At Writ’s End: Using the Law of Nations to Decide the Extraterritorial Reach of the Suspension Clause

Bruce Corey · February 2010
78 GEO. WASH. L. REV. 846 (2010)

In 2001, Congress authorized President Bush to “use all necessary and appropriate force against . . . persons he determines planned, authorized, committed, or aided the terrorist attacks that occurred on September 11, 2001 . . . .” Acting under this authority, the United States Executive imprisoned thousands of people in detention sites around the world, including Cuba, Afghanistan, Thailand, and so-called “black sites.” In Boumediene v. Bush the Supreme Court held that noncitizens detained at Guantanamo Bay, Cuba have a right under the Suspension Clause to challenge their indefinite detention in federal court through a writ of habeas corpus.

Do the noncitizens held at these other detention sites have this same basic opportunity to be heard? The Boumediene Court’s analysis and recent scholarship suggest they do not.
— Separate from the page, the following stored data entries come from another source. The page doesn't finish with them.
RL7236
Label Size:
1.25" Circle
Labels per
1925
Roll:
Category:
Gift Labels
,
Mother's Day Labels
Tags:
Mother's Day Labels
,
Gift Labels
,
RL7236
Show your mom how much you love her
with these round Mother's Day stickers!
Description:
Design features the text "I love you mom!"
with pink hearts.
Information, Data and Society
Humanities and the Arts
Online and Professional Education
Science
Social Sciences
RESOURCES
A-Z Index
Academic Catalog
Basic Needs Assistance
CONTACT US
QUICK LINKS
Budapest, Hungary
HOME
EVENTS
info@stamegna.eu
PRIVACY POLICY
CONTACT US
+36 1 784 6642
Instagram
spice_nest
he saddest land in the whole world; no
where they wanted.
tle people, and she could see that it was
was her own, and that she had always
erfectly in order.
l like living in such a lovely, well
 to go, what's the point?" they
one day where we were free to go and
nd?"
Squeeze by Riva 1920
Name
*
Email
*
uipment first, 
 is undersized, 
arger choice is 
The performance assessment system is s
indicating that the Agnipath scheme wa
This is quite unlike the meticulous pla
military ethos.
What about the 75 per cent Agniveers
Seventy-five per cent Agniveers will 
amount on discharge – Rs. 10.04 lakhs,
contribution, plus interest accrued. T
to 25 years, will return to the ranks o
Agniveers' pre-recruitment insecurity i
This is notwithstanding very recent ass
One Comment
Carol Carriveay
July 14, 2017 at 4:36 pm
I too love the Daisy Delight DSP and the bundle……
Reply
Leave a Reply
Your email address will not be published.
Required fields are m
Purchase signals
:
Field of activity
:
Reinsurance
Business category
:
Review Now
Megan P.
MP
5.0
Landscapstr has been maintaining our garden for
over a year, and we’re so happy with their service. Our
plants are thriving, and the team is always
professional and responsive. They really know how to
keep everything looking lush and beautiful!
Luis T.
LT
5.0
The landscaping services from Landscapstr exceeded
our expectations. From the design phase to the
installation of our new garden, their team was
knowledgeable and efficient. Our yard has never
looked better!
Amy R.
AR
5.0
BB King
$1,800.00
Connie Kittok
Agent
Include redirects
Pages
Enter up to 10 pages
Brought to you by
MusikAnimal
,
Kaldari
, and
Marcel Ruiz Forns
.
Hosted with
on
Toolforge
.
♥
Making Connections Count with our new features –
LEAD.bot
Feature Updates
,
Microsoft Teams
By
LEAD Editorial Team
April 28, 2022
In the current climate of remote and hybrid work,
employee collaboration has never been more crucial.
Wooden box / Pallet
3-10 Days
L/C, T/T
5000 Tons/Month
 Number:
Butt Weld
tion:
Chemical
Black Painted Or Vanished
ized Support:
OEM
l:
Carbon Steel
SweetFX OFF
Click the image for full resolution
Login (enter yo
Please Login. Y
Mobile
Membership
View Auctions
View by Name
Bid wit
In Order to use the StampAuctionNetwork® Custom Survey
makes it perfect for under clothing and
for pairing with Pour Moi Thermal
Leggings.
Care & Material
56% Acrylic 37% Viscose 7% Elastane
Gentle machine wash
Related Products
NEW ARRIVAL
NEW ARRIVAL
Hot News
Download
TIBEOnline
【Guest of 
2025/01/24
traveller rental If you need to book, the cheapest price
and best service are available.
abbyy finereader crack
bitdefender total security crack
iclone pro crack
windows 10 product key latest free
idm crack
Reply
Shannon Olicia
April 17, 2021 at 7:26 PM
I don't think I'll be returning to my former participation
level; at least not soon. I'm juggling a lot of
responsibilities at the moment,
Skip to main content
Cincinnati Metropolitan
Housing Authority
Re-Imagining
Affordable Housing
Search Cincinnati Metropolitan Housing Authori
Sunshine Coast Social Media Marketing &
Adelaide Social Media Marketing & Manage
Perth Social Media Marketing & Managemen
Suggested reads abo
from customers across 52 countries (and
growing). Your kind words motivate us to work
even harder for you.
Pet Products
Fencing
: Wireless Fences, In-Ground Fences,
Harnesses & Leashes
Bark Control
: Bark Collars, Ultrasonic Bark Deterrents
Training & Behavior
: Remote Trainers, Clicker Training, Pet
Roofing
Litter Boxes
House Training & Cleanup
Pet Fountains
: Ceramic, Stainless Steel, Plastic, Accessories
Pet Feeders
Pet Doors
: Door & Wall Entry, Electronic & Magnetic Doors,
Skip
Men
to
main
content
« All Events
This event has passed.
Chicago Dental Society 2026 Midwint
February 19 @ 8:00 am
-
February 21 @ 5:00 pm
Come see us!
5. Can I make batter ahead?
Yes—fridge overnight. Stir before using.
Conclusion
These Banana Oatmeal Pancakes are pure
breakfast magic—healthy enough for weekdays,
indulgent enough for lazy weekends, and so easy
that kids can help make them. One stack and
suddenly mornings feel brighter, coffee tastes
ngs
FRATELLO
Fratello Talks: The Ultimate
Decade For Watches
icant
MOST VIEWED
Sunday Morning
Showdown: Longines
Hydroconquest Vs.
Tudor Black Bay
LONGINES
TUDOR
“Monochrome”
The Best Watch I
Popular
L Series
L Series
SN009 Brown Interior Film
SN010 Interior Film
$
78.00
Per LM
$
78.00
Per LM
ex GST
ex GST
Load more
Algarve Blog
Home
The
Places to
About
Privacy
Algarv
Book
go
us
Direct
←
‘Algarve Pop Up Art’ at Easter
Although employing a “functional,” multi-factor approach, the crux of the Court’s analysis in Boumediene was the determination that Guantanamo Bay was a de facto sovereign of the United States. The path the Court took to this conclusion suggests that Guantanamo is the only United States de facto sovereign in the world, and thus the only candidate for an extraterritorial application of the Suspension Clause. Indeed, the traditional prerequisites of de facto sovereignty are complete jurisdiction and control—a test that is not met by any other detention site publicly maintained by the United States military.

After exposing the doctrinal and practical problems of using de facto sovereignty to determine the extraterritorial reach of the Suspension Clause, this Note offers a new framework for courts to determine when the Clause reaches a petitioner held abroad. Specifically, it proposes that when the United States detains people in the formal territory of another country, the Clause’s reach should depend on whether that country has expressly or impliedly waived its jurisdiction over the person petitioning the court for habeas relief. This approach preserves the original understanding of the Constitution, which, as shown below, is a particularly valuable asset of a proposed construal of the Suspension Clause. Equally important, this approach produces logical results—something critically absent from the doctrine articulated in Boumediene.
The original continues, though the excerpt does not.